> ACTIVITY
Your task is to gather the lines below that hold the string "Linge".

[THE INPUT Boundary: Start]

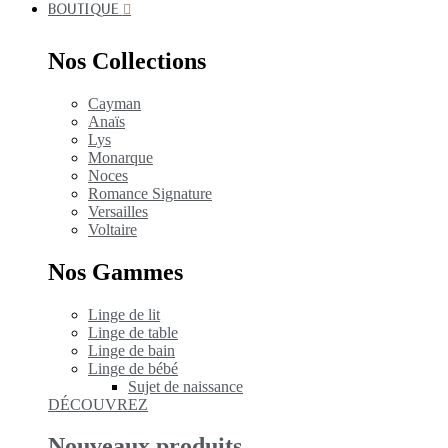
BOUTIQUE
Nos Collections
Cayman
Anaïs
Lys
Monarque
Noces
Romance Signature
Versailles
Voltaire
Nos Gammes
Linge de lit
Linge de table
Linge de bain
Linge de bébé
Sujet de naissance
DÉCOUVREZ
Nouveaux produits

[THE INPUT Boundary: End]

> ANSWER TO THE EXERCISE
Linge de lit
Linge de table
Linge de bain
Linge de bébé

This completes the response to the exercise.